Mentalität ist bei RWE keine Floskel mehr

Auch das Wort Mentalität hat in Essen inzwischen Substanz. Gegen Jahn Regensburg kassierte RWE nach 14 Sekunden das 0:1 und riss die Partie laut Koschinats Analyse trotzdem rasch wieder an sich. Das passt zu einem Muster, das sich durch diese Saison zieht. Der Trainer betonte nach dem 2:1-Auswärtssieg am 22. März, die Mannschaft verliere selbst in schwierigen Phasen nicht „den Glauben“ und bleibe in Sprache wie Analyse geschlossen. Solche Sätze wirken oft wie Standardvokabular. In Essens Fall erklären sie aber tatsächlich einen Teil des Erfolgs.

Nach den Niederlagen in Osnabrück und Rostock kippte die Saison nicht weg. Früher wäre genau daraus leicht eine Krise geworden. Diesmal wurde daraus eine Siegesserie. RWE spielt noch immer nicht in jeder Phase sauber und abgeklärt, doch die Mannschaft zerfällt mental deutlich seltener als in früheren Abschnitten.

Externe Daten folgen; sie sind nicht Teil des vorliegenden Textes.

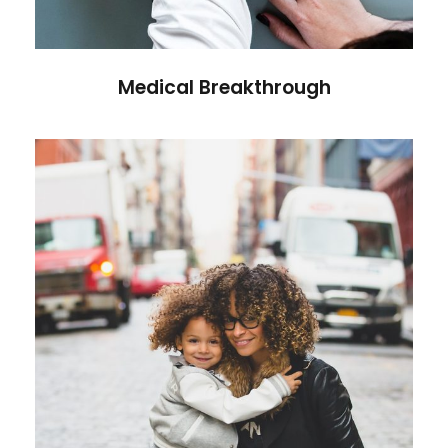
Medical Breakthrough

Warum der große Wurf trotzdem noch nicht sicher wirkt

Gerade weil vieles inzwischen für Essen spricht, stechen die offenen Baustellen umso klarer hervor. 56 Gegentore sind für einen direkten Aufstiegskandidaten ein massiver Warnhinweis. Zum Vergleich: Osnabrück steht bei 27, Rostock bei 37, Duisburg bei 44 und Cottbus bei 48. Noch aufschlussreicher ist der Blick auf die Schlüsselspiele auswärts. In Osnabrück, Rostock und Cottbus holte RWE keinen Punkt und kassierte elf Gegentreffer. In den härtesten Prüfungen gegen direkte Konkurrenten fehlt bislang die Ruhe eines Teams, das sich seiner Sache vollständig sicher ist.

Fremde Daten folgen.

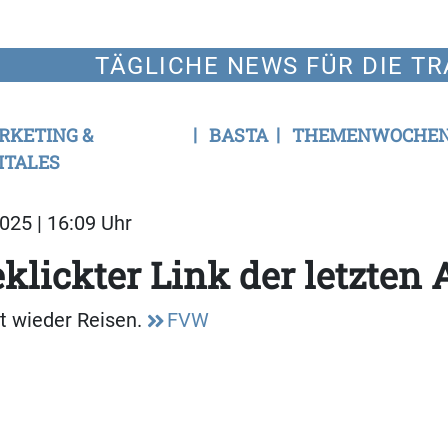
TÄGLICHE NEWS FÜR DIE TR
RKETING &
BASTA
THEMENWOCHE
ITALES
025 | 16:09 Uhr
klickter Link der letzten
t wieder Reisen.
FVW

Dazu kommt ein Problem mit Spielzuständen. Gegen Aue wurde aus einem scheinbar komfortablen 3:0 noch ein unangenehmes 3:2. In Cottbus kippte sogar ein 3:1 komplett. Nach dem Rostock-Spiel sprach Koschinat von fehlender Ruhe am Ball und Defiziten in der Verteidigungsmentalität. Nach dem wilden Abend in Cottbus verwies er zusätzlich auf die Eigendynamik der aufgeheizten Schlussphase. Genau dort liegt die empfindlichste Stelle dieses Laufs. Essen kann Spiele entfachen. Es kann sie aber noch nicht immer beruhigen.